__Task brief__. Could you transcribe every record below exactly, leaving out any pictures?

__Page-level text extractions__.
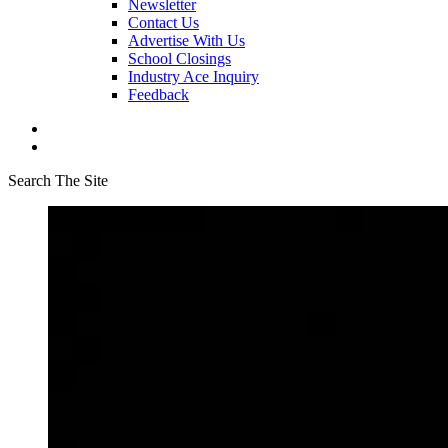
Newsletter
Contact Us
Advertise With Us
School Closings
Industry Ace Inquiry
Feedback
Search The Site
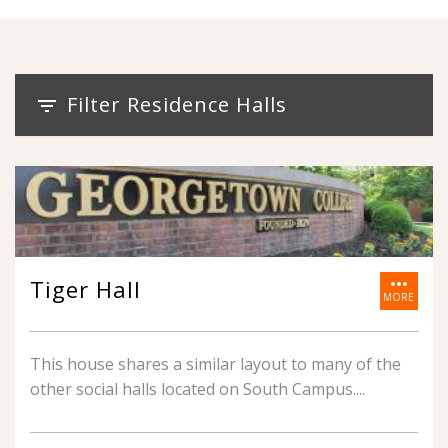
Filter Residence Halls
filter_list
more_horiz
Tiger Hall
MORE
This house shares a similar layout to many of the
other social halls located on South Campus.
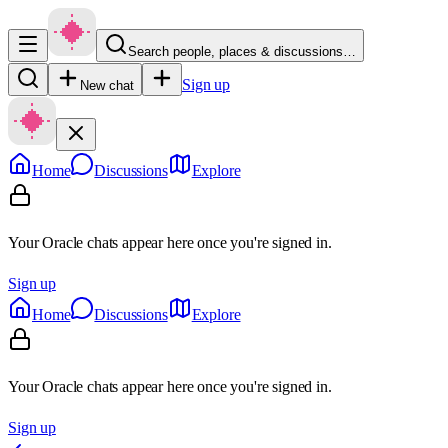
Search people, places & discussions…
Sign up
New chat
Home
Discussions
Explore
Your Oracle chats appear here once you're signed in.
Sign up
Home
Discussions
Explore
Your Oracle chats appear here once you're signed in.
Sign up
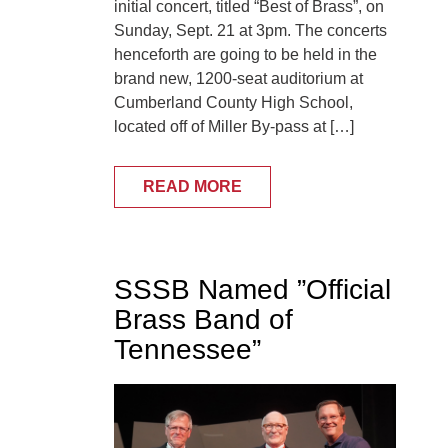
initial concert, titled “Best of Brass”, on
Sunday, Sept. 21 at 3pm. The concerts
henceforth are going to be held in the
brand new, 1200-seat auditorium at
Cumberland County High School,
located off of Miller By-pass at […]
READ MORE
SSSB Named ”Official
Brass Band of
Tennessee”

__Answer section__.
Newsletter
Contact Us
Advertise With Us
School Closings
Industry Ace Inquiry
Feedback
Search The Site
Filter Residence Halls
filter_list
more_horiz
Tiger Hall
MORE
This house shares a similar layout to many of the
other social halls located on South Campus.
Search people, places & discussions…
Sign up
New chat
Home
Discussions
Explore
Your Oracle chats appear here once you're signed in.
Sign up
Home
Discussions
Explore
Your Oracle chats appear here once you're signed in.
Sign up
initial concert, titled “Best of Brass”, on
Sunday, Sept. 21 at 3pm. The concerts
henceforth are going to be held in the
brand new, 1200-seat auditorium at
Cumberland County High School,
located off of Miller By-pass at […]
READ MORE
SSSB Named ”Official
Brass Band of
Tennessee”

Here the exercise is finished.